--- Assigned task ---
Look through the data and write out every line with the word "fonds" in it.

--- Extracted records ---
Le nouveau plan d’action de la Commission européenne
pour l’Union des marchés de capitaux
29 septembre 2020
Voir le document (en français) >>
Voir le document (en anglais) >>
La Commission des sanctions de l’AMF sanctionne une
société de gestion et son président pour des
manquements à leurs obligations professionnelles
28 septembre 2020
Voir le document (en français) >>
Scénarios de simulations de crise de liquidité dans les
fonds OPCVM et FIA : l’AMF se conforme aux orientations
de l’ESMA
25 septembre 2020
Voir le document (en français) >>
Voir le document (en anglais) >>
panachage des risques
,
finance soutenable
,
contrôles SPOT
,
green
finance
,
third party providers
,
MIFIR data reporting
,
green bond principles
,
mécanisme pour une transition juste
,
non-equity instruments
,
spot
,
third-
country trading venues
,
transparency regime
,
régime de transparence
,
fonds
---
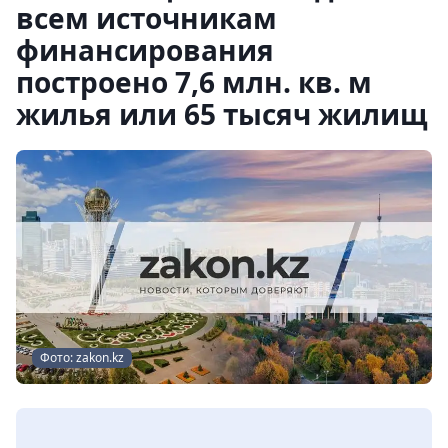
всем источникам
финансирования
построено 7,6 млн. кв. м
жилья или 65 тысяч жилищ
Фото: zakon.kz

--- The completed task ---
fonds OPCVM et FIA : l’AMF se conforme aux orientations
fonds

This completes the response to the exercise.